Ao longo dos anos, mudaram também as principais preocupações dos pais com os filhos. Houve épocas que se tinha medo de que os filhos se envolvessem com drogas, depois que se contaminassem com HIV, medo da violência nas ruas. E hoje temos mais uma preocupação dentro de casa, o medo da tecnologia, o que nossos filhos estão assistindo e quantas horas por dia eles ficam na frente de uma tela. Aliás, a Sociedade Brasileira de Pediatria recomenda que as crianças menores de dois anos não devam ser expostas a telas, enquanto as entre 2 e 5 anos devam ter o tempo limitado a no máximo uma hora por dia¹. Piangers diz que devemos diferenciar os “3 Cs” na relação com a internet. O primeiro “C” é o Consumo, que é o mais preocupante e que devemos ter muito cuidado, pois é quando estamos jogando, comprando algo ou passando por telas aparentemente inofensivas. O segundo é o da Conexão, quando nos conectamos com os amigos e familiares, o que pode ser muito bom. O terceiro “C” é o da Construção, do Conhecimento, quando usamos a internet para assistir a um filme, um documentário, para aprender. Então, o acesso à internet em si não é ruim, tudo depende de como nossos filhos estão usando e de quanto tempo estão conectados.
Por fim, quero trazer um exemplo mostrado num programa da TV japonesa em que crianças pequenas eram desafiadas a resolver problemas, como transportar um saco de lenha superior às suas forças ou outras atividades que exigiam criatividade e capacidade de superação.

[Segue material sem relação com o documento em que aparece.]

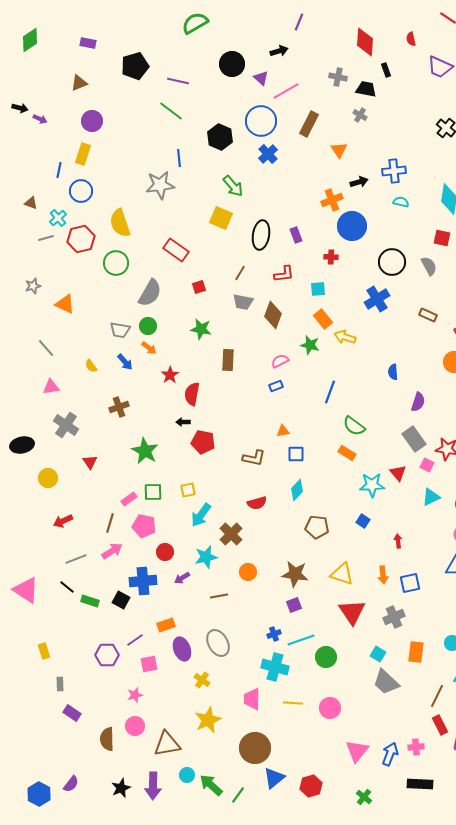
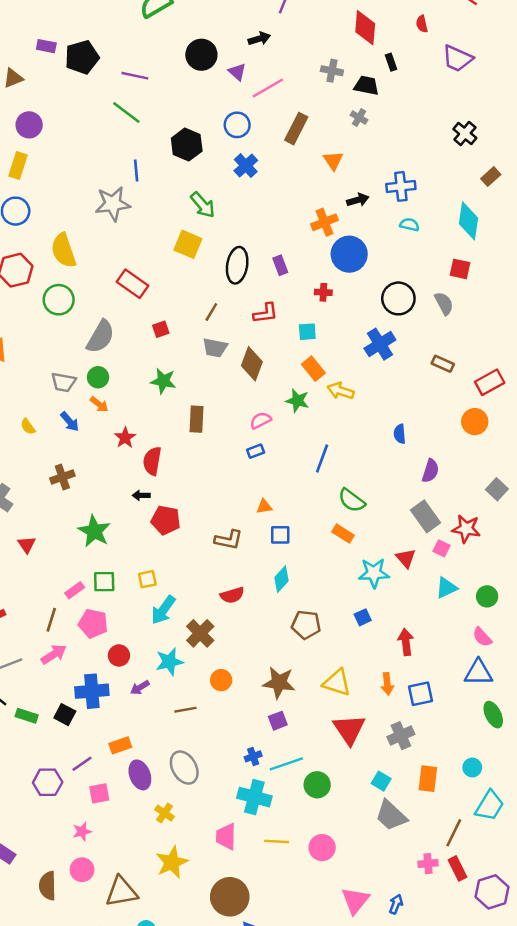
purple rectangle: (88, 43) -> (46, 46), moved
blue circle: (261, 121) -> (237, 125), size x0.7
blue square: (363, 521) -> (363, 617), turned 32
red arrow: (398, 541) -> (406, 642), size x1.5
pink cross: (416, 747) -> (428, 864), moved
blue arrow: (390, 754) -> (396, 904), size x0.7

Os pais assistiam, sem que os filhos percebessem, e, em vez de ficarem penalizados, ficavam orgulhosos por verem seus filhotes tão pequenos aprendendo a se virar. Esta capacidade de resolver problemas desde pequeno é vista como uma preparação para a vida. Isto contrasta com o que vimos em muitos pais brasileiros que atuam como se fossem “pais curling”, que é aquele esporte das olimpíadas de inverno em que os atletas jogam uma pedra de granito que parece uma panela e os jogadores vão na frente limpando o gelo para diminuir o atrito entre a pedra e o gelo e assim permitir que ela vá mais longe. Pais curling são os que fazem de tudo para que os seus filhos não tenham problemas na vida, pensando que assim eles “irão mais longe”, mas a vida não é como a pista de gelo. Se não aprenderem a arrastar o saco de lenha pesado, provavelmente em algum momento se darão mal. Pais superprotetores fazem mais mal do que bem para seus filhos. Filhos precisam de cuidados, de amor, de carinho para se sentirem seguros e enfrentarem as adversidades. O melhor que podemos fazer é criar condições para poderem escolher o seu caminho e se tornar cidadãos do mundo.
Referências:
- O que é ser Pai? - Mario Sergio Cortella e Marcos Piangers - Tripé #7
- Brasil registrou mais de 100 mil crianças sem nome do pai, só neste ano são quase 500 por dia.